Zakat, Tax and Customs Authority (ZATCA) clarified that it has today initiated the procedures for implementing Phase Two (Integration Phase) of E-invoicing which aims to integrate E-invoicing solutions of taxpayers subject to the E-invoicing Regulation with ZATCA's platform (FATOORA), where ZATCA will inform and communicate with the targeted taxpayers to complete procedures for implementing Phase Two (Integration Phase) of E-invoicing.


​​​​​​What is E-Invoicing (FATOORAH)?

Electronic invoicing is a procedure that aims to convert the issuing of paper invoices and notes into an electronic process that allows the exchange and processing of invoices, credit notes & debit notes in a structure electronic format between buyer and seller through an integrated electronic solution.
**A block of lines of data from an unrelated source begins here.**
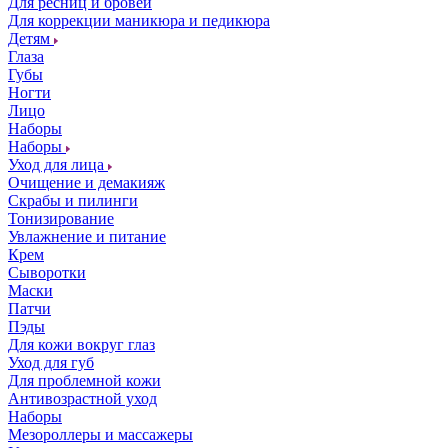
Для ресниц и бровей
Для коррекции маникюра и педикюра
Детям
Глаза
Губы
Ногти
Лицо
Наборы
Наборы
Уход для лица
Очищение и демакияж
Скрабы и пилинги
Тонизирование
Увлажнение и питание
Крем
Сыворотки
Маски
Патчи
Пэды
Для кожи вокруг глаз
Уход для губ
Для проблемной кожи
Антивозрастной уход
Наборы
Мезороллеры и массажеры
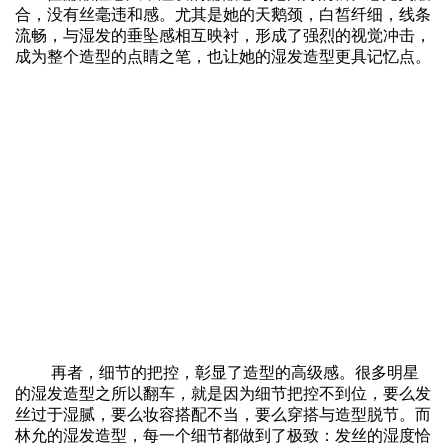
合，没有丝毫违和感。尤其是她的天鹅颈，白皙纤细，线条
流畅，与湿发的垂坠感相互映衬，形成了强烈的视觉冲击，
成为整个造型的点睛之笔，也让她的湿发造型更具记忆点。
再者，细节的把控，彰显了造型的高级感。很多明星
的湿发造型之所以翻车，就是因为细节把控不到位，要么发
丝过于湿腻，要么妆容搭配不当，要么穿搭与造型脱节。而
林允的湿发造型，每一个细节都做到了极致：发丝的湿度恰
What is an electronic invoice?

A tax invoice that is generated in a structured electronic format through electronic means. A paper invoice that converted into an electronic format through coping, scanning, or any other method is not considered an electronic invoice.

Tax Invoice

An invoice that is usually issued by a Business to another Business (B2B), containing all tax invoice elements.​

Simplified Tax Invoice

An invoice that is usually issued by a Business to consumer (B2C) containing all simplified tax invoice elements.​

How does E-Invoicing (FATOORAH) work?

E-Invoicing will be rolled-out in two phases in KSA For the first phase, enforced as of December 4th, 2021, for all taxpayers (excluding non-resident taxpayers), and any other parties issuing tax invoices on behalf of suppliers subject to VAT, electronic invoice issuance will be very similar to invoices generated prior to 4 Dec 2021, with invoices issued thr​ough a compliant electronic solution and including additional fields depending on the type of the transaction.